The research, which reports on findings from PAR2 bound and inactivated by small molecule and antibody antagonists, was published online in Nature and can be accessed at https://dx.doi.org/10.1038/nature22309.
PAR2 is a G protein-coupled receptor (GPCR) that is a well-validated target for multiple indications in pain, cancer and inflammatory diseases, but which has previously proved to be intractable to conventional drug discovery approaches.
PAR2 is an unusual GPCR that is activated by cleavage with a protease enzyme such that the cleaved part of the receptor acts as its own ligand. Because of this unusual mechanism of activation, it has been extremely difficult to identify PAR2 antagonists for development as new medicines.

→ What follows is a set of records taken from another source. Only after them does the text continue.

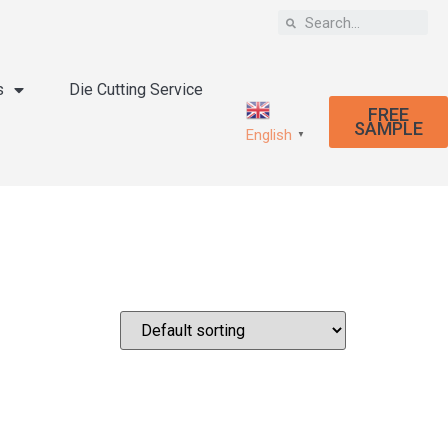
s
Die Cutting Service
FREE
SAMPLE
English
▼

The Nature publication resulted from a long-term collaboration between scientists at Heptares and AstraZeneca, who have applied their respective technologies (including Heptares’ proprietary StaR platform) and complementary discovery capabilities to identify several novel PAR2 antagonists. These antagonists were then crystallised in a complex with the PAR2 receptor and their X-ray structures were elucidated with high resolution.
The structures have provided Heptares and AstraZeneca with a unique understanding of the precise mechanisms of action of these antagonists, which bind at novel allosteric sites distant from the ligand-binding site. In turn, these structural insights are providing a basis for further development of the small molecule drug candidates for a range of therapeutic indications.

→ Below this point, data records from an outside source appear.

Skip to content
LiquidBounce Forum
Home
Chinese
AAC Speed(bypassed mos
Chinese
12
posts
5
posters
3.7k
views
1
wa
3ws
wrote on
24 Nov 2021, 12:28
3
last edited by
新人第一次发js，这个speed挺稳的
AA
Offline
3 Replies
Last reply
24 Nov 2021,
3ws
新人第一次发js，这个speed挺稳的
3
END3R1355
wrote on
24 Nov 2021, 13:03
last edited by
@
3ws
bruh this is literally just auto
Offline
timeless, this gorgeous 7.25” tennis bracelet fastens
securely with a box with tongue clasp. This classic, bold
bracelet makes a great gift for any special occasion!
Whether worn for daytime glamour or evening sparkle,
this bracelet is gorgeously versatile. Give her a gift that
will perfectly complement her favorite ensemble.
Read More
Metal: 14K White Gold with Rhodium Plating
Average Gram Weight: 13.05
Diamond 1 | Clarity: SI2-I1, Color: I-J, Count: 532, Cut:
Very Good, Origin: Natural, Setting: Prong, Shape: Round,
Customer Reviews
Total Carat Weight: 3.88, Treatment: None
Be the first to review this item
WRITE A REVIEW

Specifically, the authors describe how the small molecule antagonist AZ8838, identified by AstraZeneca by high-throughput screening, binds to PAR2 in a fully occluded and previously inaccessible pocket near the extracellular surface of the receptor.
A second molecule, AZ3451, identified by screening compounds with the PAR2-StaR protein, was found to bind a remote allosteric site that is thought to prevent structural rearrangements required for receptor activation and signalling.
The scientists also discovered that a blocking antibody fragment binds to the extracellular surface of the receptor to prevent access of the ligand to the binding site.
Fiona Marshall, Chief Scientific Officer of Heptares and Sosei, said: “The research being undertaken by Heptares and AstraZeneca around PAR2 is truly cutting-edge and demonstrates the synergies in our respective capabilities and the clear benefits that structural insights can bring to drug discovery.”
“PAR2 is an important drug target that has so far eluded attempts to create effective drugs that block its activity. The work we are doing with AstraZeneca will hopefully redress this situation to provide new medicines across pain and other indications.”
Niek Dekker, Principal Discovery Scientist, Innovative Medicines and Early Development at AstraZeneca, added: “Access to the Heptares StaR technology enabled us to progress available small molecule actives on PAR2 to credible lead series, where we earlier struggled to develop our chemistry. We are particularly excited by the functional and binding study data from one of the lead series as this exhibits slow binding kinetics, which is an attractive feature for this target.”